Gemini File Search and File Stores for Easy RAG

Gemini File Search and File Stores for Easy RAG

I am really excited about this post as it's one of the most powerful changes I've seen to Google's Gemini APIs in quite some time. For a while now it's been really easy to perform searches against a document, or a group of documents. You would upload the file (or files), ask your questions, and that was all you needed.

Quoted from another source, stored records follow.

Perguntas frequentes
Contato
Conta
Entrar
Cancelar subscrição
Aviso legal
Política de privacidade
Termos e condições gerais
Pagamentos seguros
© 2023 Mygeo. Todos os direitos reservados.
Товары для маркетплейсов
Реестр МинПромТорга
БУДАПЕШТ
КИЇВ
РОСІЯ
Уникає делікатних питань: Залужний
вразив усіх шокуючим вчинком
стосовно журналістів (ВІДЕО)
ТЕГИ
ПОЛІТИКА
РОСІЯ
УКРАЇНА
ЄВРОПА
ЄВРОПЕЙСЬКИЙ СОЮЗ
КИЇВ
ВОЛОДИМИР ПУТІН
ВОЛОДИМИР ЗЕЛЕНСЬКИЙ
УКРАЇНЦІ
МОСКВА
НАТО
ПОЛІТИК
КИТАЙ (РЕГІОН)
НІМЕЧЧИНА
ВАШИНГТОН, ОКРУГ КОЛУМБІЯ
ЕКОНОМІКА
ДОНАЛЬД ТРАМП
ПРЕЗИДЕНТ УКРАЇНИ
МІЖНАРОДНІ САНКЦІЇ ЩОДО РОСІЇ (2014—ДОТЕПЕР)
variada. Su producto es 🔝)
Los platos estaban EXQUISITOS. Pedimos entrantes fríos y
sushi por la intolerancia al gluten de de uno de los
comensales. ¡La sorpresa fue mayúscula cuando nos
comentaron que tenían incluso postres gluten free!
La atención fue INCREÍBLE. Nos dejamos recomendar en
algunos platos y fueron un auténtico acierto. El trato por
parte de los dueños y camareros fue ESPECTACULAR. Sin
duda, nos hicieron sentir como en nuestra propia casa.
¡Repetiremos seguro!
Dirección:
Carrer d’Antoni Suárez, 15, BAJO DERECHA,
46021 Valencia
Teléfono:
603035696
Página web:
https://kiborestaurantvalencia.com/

However, the files you uploaded were only there temporarily. This was fine for processes like summarization or categorization where you could automate the process and be done with it. This was also fine for basic chat uses. I blogged an example of this last month: "Building a Document Q&A System with Google Gemini".

The new features I'm talking about today change all of that. You can now create permanent collections of files for introspection over time, creating a real RAG (retrieval augmented generation) system in a few minutes. Well, a simple one at least. Let's see how.

File Stores

Gemini's new RAG support is centered around File Store. A File Store is simply a collection of documents. The APIs provide full control over them by letting you create, read, update, and delete. Files can be uploaded directly to a store, or you can use the "old" API for uploading files and then import it into a store. Within an existing store you can also get a list of files and add or delete. I don't believe you can "edit" a file and would need to delete and re-upload instead, but overall, you can pretty much do anything here - and do it rather simply. I'll be showing code for this in a minute.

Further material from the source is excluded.